In other words, cancer is not some predestined gene-time bomb setting itself off within us, rather, is the logical result of decades worth of cell shock/damage/adaptation to environmental poisoning, nutrient deprivation and psycho-spiritual and/or emotional stress?
These cells have learned to survive the constant abuse, and have flipped into survival mode, which is self-centered, hyper-proliferative (constant self-repair/replication) and aggressive (metastatic).
Instead of a monolithic "disease," it makes more sense to view cancer as a symptom of a bodily milieu gone awry; in other words, the environment of the cell has become inhospitable to normal cell function, and in order to survive, the cell undergoes profound genetic changes associated with the cancerous personality ( phenotype).
This "ecological" view puts the center of focus back on the preventable and treatable causes of the "disease," rather on some vague and out-dated concept of "defective genes" beyond our ability influence directly.
It also explains how the "disease" process may conceal an inherent logic, if not also healing impulse, insofar as it is an attempt of the body to find balance and survive in inherently unbalanced and dangerous conditions.
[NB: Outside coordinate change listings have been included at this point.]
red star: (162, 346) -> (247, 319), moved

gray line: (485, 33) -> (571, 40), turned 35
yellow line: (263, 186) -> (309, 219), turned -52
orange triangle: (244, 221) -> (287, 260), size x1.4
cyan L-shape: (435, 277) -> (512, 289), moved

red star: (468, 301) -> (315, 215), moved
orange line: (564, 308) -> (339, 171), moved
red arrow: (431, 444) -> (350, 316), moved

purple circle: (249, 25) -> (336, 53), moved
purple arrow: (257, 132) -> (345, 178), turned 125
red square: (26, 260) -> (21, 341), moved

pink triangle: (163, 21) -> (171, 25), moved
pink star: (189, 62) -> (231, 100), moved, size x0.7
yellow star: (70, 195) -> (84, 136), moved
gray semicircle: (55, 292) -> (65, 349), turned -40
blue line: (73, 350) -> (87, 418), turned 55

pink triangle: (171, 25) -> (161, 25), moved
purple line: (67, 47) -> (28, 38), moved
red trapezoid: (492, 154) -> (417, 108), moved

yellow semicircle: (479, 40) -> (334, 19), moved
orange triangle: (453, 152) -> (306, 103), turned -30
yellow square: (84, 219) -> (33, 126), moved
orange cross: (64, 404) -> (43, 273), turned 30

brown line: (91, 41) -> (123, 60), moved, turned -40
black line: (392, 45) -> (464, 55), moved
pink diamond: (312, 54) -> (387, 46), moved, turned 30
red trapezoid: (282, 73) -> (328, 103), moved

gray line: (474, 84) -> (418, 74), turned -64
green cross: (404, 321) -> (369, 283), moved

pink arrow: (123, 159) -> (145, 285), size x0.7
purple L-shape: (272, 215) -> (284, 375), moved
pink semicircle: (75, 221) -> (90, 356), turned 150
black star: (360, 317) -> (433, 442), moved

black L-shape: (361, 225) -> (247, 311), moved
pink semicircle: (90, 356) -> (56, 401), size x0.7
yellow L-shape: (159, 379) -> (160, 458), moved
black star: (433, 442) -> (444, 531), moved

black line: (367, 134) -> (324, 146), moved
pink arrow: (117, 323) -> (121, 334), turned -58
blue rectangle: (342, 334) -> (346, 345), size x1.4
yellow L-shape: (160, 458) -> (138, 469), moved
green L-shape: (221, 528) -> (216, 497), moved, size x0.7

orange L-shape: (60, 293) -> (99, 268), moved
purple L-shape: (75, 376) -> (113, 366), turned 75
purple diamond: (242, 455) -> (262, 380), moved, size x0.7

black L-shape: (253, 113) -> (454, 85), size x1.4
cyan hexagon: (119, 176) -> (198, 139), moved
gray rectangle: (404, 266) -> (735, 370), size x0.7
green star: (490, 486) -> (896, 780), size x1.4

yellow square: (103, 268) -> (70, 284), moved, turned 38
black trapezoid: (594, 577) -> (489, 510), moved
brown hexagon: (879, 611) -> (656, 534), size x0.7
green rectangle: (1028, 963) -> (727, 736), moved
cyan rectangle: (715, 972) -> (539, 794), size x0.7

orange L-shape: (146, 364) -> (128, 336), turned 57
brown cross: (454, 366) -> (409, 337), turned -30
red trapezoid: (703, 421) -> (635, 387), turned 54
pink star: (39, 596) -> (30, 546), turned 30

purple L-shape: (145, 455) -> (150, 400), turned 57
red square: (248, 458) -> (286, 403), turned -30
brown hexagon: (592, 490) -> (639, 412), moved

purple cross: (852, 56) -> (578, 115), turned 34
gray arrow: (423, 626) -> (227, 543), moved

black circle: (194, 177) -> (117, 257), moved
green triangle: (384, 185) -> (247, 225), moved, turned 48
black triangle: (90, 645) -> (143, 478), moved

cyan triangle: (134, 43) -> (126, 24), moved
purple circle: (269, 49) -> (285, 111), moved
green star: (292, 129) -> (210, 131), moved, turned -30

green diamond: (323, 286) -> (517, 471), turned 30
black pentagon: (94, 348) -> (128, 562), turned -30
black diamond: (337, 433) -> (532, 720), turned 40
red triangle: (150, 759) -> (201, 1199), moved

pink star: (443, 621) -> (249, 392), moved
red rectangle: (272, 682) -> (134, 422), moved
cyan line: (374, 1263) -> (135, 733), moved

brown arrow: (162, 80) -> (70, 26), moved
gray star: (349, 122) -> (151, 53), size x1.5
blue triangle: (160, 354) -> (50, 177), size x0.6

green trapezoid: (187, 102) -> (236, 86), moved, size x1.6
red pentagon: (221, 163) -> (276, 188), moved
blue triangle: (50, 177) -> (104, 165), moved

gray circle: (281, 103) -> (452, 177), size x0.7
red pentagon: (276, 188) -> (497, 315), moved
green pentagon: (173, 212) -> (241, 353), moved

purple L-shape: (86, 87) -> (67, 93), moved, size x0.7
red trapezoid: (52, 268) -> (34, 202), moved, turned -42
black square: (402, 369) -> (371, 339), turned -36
New findings published in the journal Physical Biology support this new way of looking at cancer:
The reference here to "Darwinian" evolution is another way of talking about the Mutation Theory of cancer.
If cancer is a byproduct of a series of random mutations that "naturally select" for a strong cancerous phenotype, there would be no "cancer toolkit" already embedded deep within the cell's ancestral genetic code.
Rather than view cancer as "begun anew" in each case, a byproduct of natural selection or 'internal Darwinism,' a more likely explanation is that it is unmasked each and every time the genetic damage and epigenetic alterations to the cell get bad enough to compel the cell to access ancestral genetic survival programs, and as a result "go medieval" on the body.
In other words, carcinogenesis is here seen as a process of de-speciation, a radical lack of differentiation back towards the ancestral proto-cell.
If this is true, given the right (or wrong) conditions, normal cells may regress to a more primitive, far more individualistic cell phenotype in an attempt to survive (if not thrive) within the biochemical/bioenergetic adversities characteristic of the sickened, cancer-prone body.
This new view may shed light on why chemotherapy and radiotherapy have such dismal track records. Tumors often contain a mixture of both highly malignant and benign cell populations. The treatment may destroy the benign cells, releasing the "chemoresistant" and "radioresistant" populations to wreak havoc on the body of the patient.
Often treatment failure is attributed to the "treatment resistant" nature of the cancer, when it is a direct result of the inherent toxicity and lack of effectiveness of the therapy being used.
In the same way that antibiotics like meticillin have spawned "super germs" like MRSA (Methicillin-Resistant Staphylococcus Aureus), conventional cancer treatment is often responsible for generating greater resistance and subsequent malignancy within certain tumor populations.
If the transformation of a healthy cell into a cancerous one is caused by acute and chronic exposures to xenobiotic chemicals, as well as nutrient deficiencies, the use of many conventional anti-cancer drugs actually ads fuel on the fire, forcing those cells to regress further back into their ancestral genetic tool-kits for the means to survive the onslaught.
Do we blame the cells for responding in this manner, or do we acknowledge the failure of conventional treatment methods?